===== Data provided =====

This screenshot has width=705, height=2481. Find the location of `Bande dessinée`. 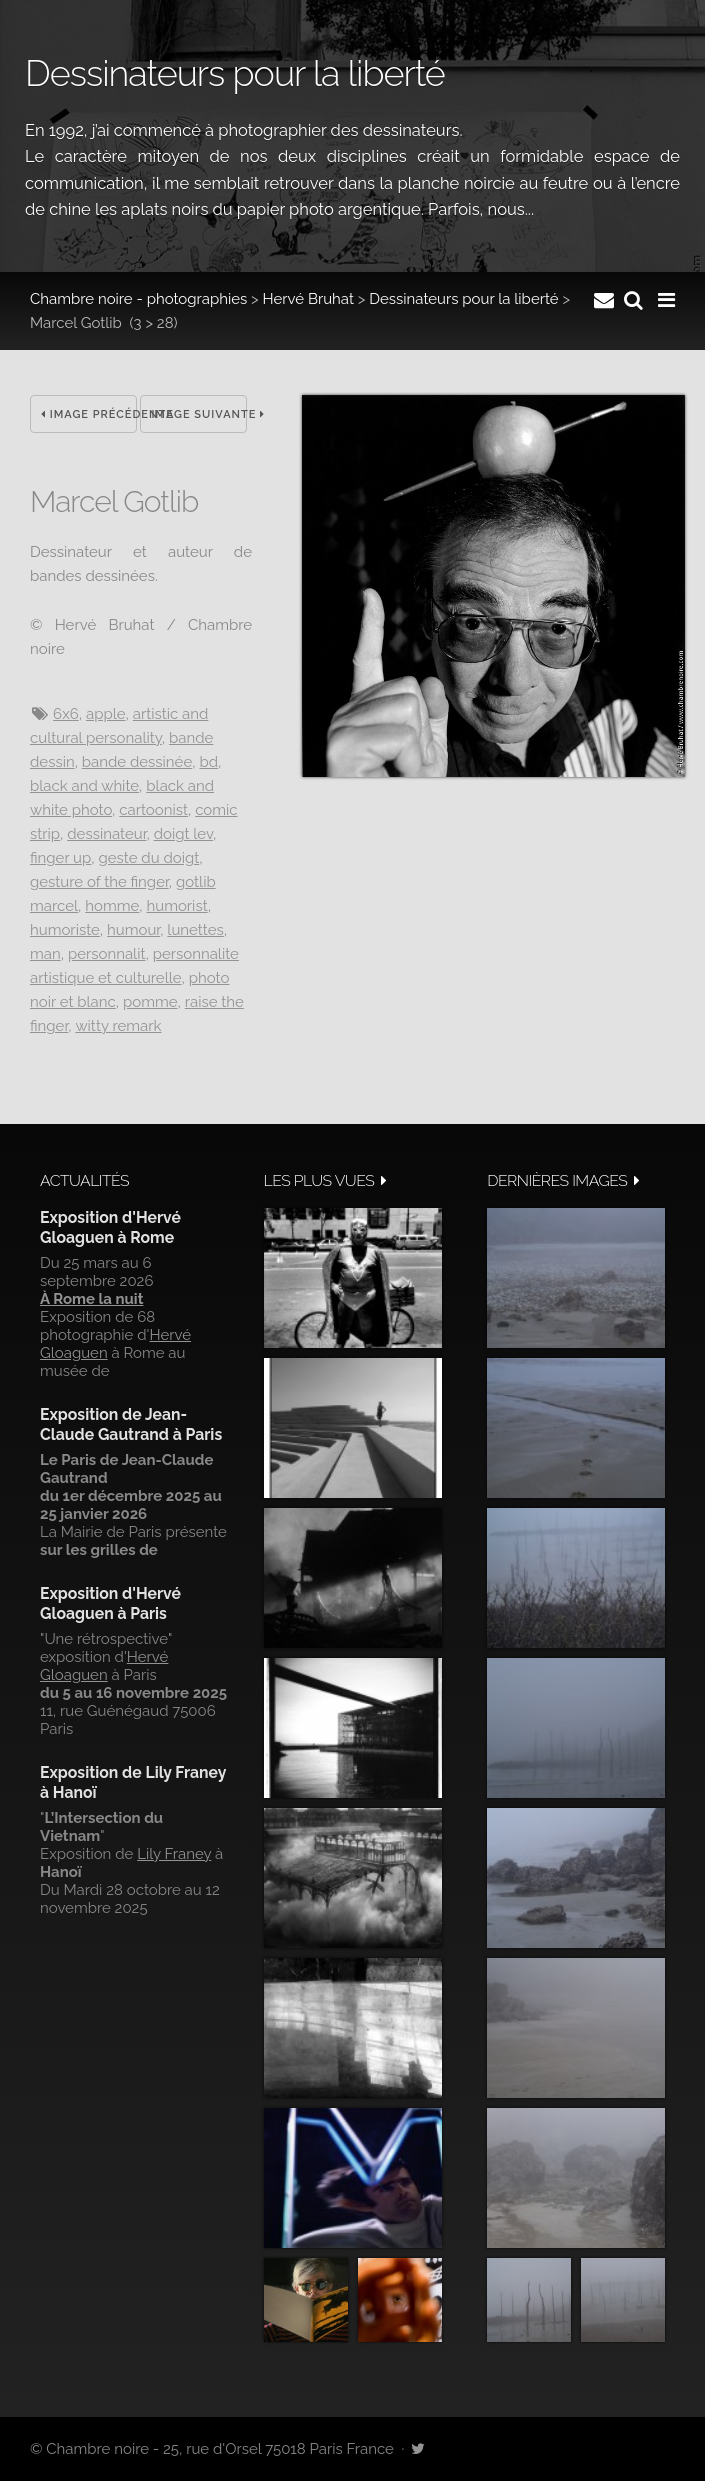

Bande dessinée is located at coordinates (137, 762).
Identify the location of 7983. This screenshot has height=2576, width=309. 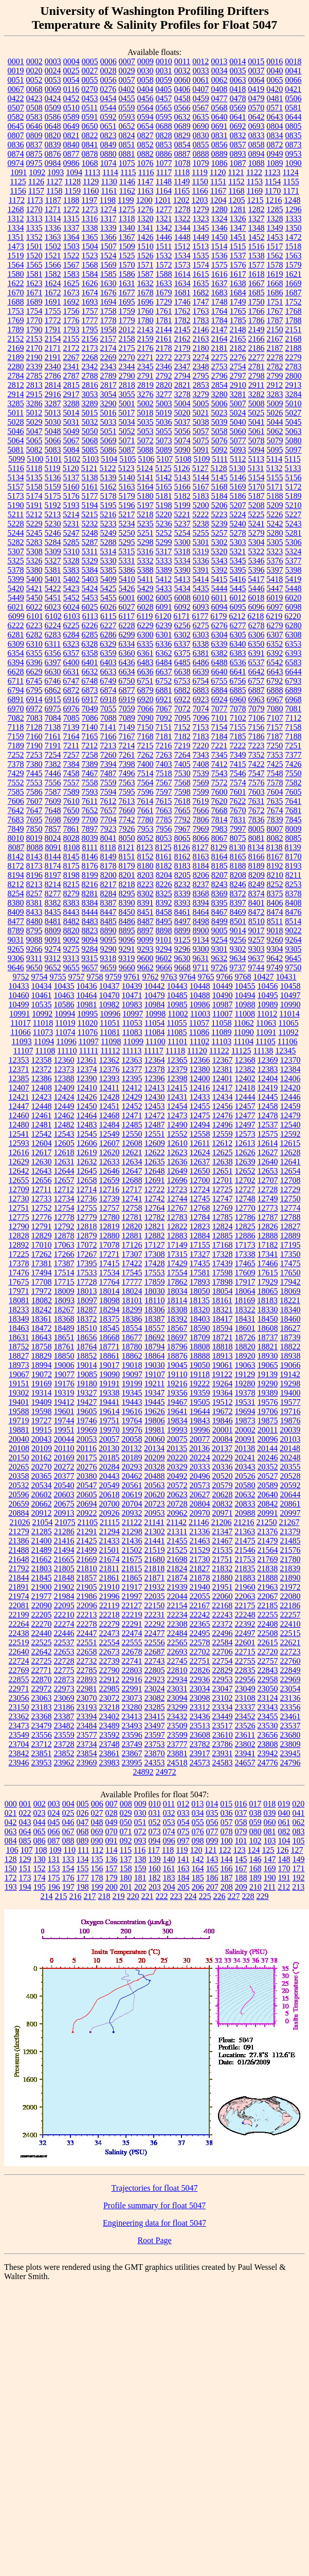
(219, 828).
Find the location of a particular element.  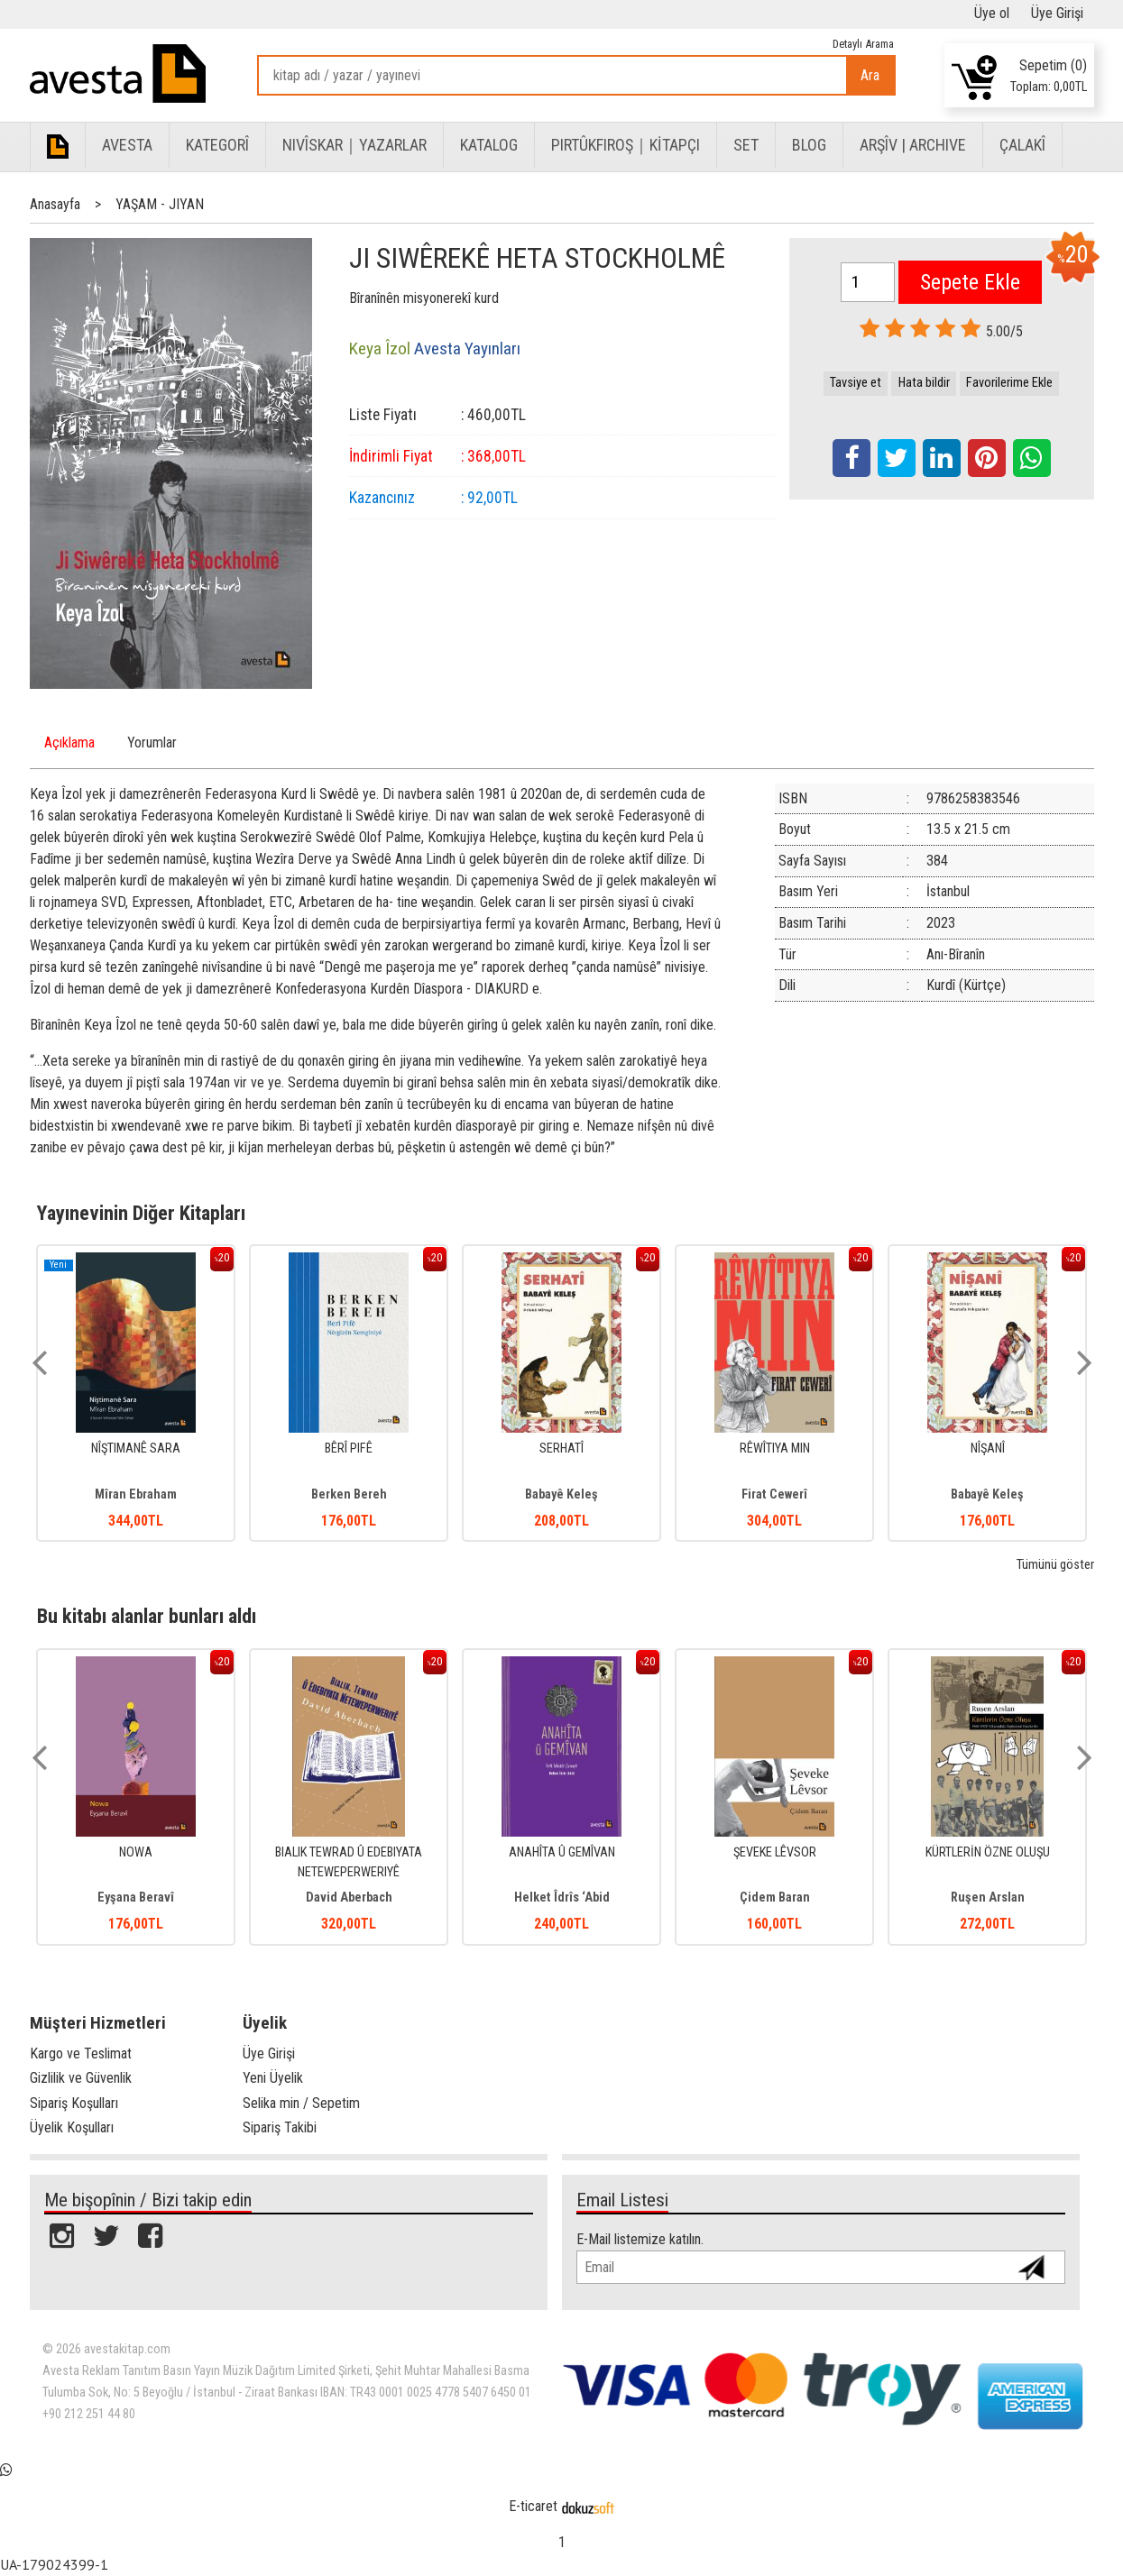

=====

- [Work request] Only the lines from the one containing "Identify the location" through the last line of the entries belong in the answer, given again exactly. Images stay out.

- [Response]
Identify the location of 7983. This screenshot has height=2576, width=309. 
(219, 828).
Find the location of a particular element.  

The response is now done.